▸ What you will do: Where does "jours" occur in the listing? Copy every line that holds it.

---------------

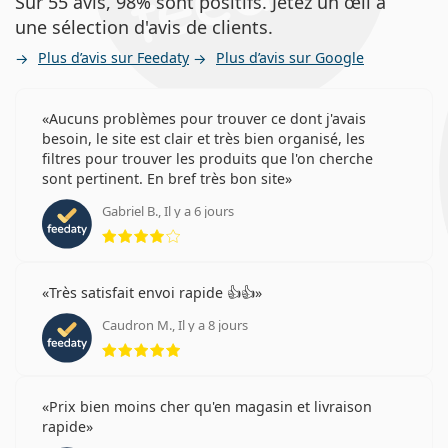
Sur 55 avis, 98% sont positifs. Jetez un œil à
une sélection d'avis de clients.
Plus d’avis sur Feedaty
Plus d’avis sur Google
Aucuns problèmes pour trouver ce dont j'avais
besoin, le site est clair et très bien organisé, les
filtres pour trouver les produits que l'on cherche
sont pertinent. En bref très bon site
Gabriel B., Il y a 6 jours
évaluation 4 sur 5
Très satisfait envoi rapide 👍👍
Caudron M., Il y a 8 jours
évaluation 5 sur 5
Prix bien moins cher qu'en magasin et livraison
rapide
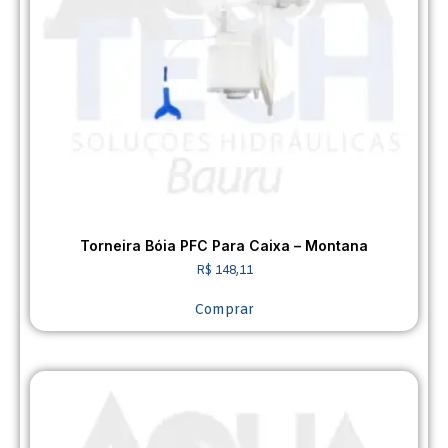
Torneira Bóia PFC Para Caixa – Montana
R$
148,11
Comprar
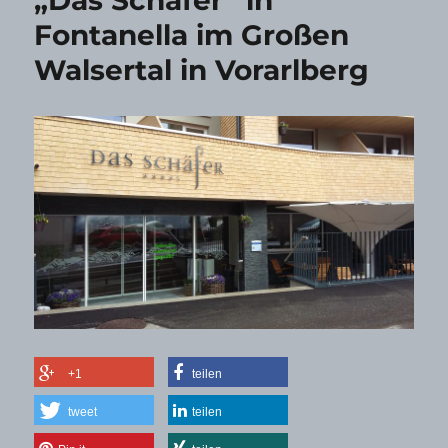
Fontanella im Großen
Walsertal in Vorarlberg
+1
teilen
tweet
teilen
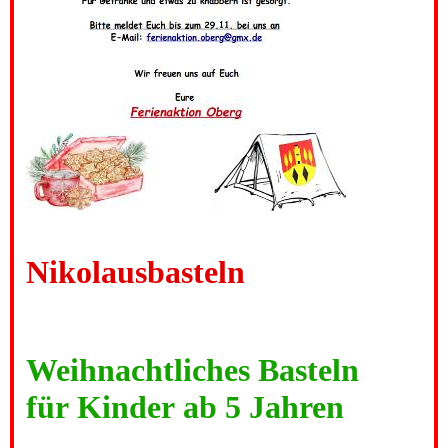
Nikolausbasteln
Weihnachtliches Basteln
für Kinder ab 5 Jahren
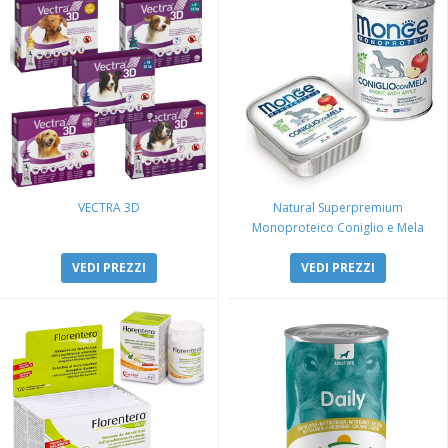
VECTRA 3D
Natural Superpremium
Monoproteico Coniglio e Mela
VEDI PREZZI
VEDI PREZZI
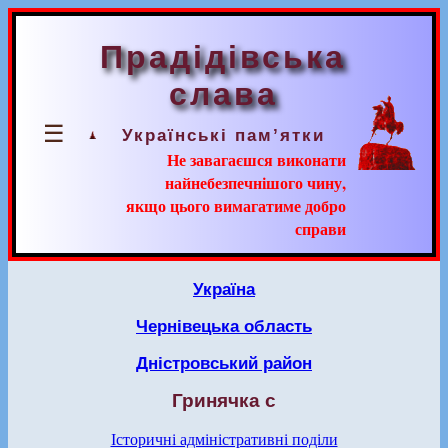
Прадідівська
слава
☰
Українські пам’ятки
Не завагаєшся виконати
найнебезпечнішого чину,
якщо цього вимагатиме добро
справи
Україна
Чернівецька область
Дністровський район
Гринячка с
Історичні адміністративні поділи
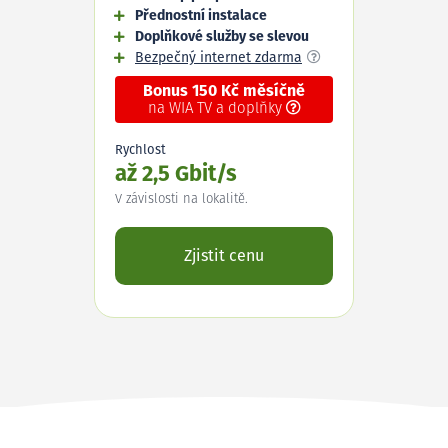
Přednostní instalace
Doplňkové služby se slevou
Bezpečný internet zdarma
Bonus 150 Kč měsíčně
na WIA TV a doplňky
Rychlost
až 2,5 Gbit/s
V závislosti na lokalitě.
Zjistit cenu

---------------

▸ Result of this exercise:
Gabriel B., Il y a 6 jours
Caudron M., Il y a 8 jours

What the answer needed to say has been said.